Half-Pint's blind sister, Mary, had her own memoir. Melissa Anderson wrote The Way I See It: A Look Back at My Life on Little House. Mary was the good sister and this book is apparently much less interesting than Laura's/Melissa's. She did get nominated for an Emmy for her portrayal of Mary - who can ever forget, "I can see, I can see," when, in reality, she couldn't - but this line, in the book's description, doesn't exactly inspire people to drop 25 bucks:
"And she relates stories of her guest appearances on iconic programs such as The Love Boat and The Brady Bunch." Yeah, but did she lust after Andrew Garvey?
Little House characters pop up often in all forms of media, occasionally in unexpected places. A few nights ago while watching TV at about 2 in the morning, a commercial for Premier Bathrooms came on and a familiar, friendly face extolled their virtues.
It's Ma Ingalls, Karen Grassle. It looks like a great product, surely a lifesaver for many people. But I do wonder how Caroline Ingalls ended up as the primary spokeswoman. According to IMDB, she hasn't appeared in a movie or TV show since 1994. How did Premier Bathrooms find her? Any why? According to a grammatically confounding sentence on Grassle's Wikipedia page, she "agreed to sign up as the promotional face for Premier Bathrooms, a supplier of bathing products for the elderly and infirm due to her association with the character of Caroline Ingalls' extolling care and family values."
So, apparently, the plan is that people still associate Caroline Ingalls with love and understanding and that makes her the perfect person to pitch a bathroom, even though indoor toilets didn't even exist when Caroline was alive. This is 30 years since Little House's prime. Still, that's the power of Little House on the Prairie.

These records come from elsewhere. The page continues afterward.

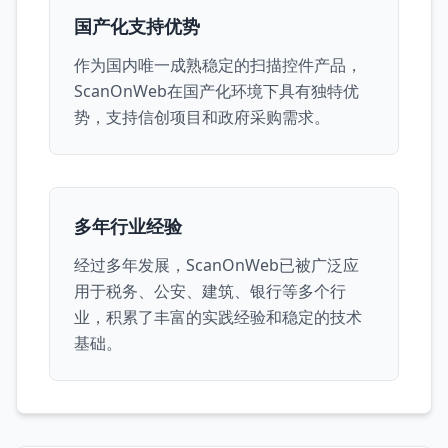
国产化支持优势
作为国内唯一成熟稳定的扫描控件产品，
ScanOnWeb在国产化环境下具有独特优
势，支持信创项目和政府采购需求。
多年行业经验
经过多年发展，ScanOnWeb已被广泛应
用于税务、公安、建筑、银行等多个行
业，积累了丰富的实践经验和稳定的技术
基础。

There's probably not much of a market for a memoir by Karen Grassle; she had a fairly thankless role on the show and didn't even have a plot twist that can be used as a pun for a catchy title, like blind Mary. But there are other Little House memoirs I'd like to see. They can be written by the actor, of course, but I would want dirt on the characters. I'd want show secrets and insight.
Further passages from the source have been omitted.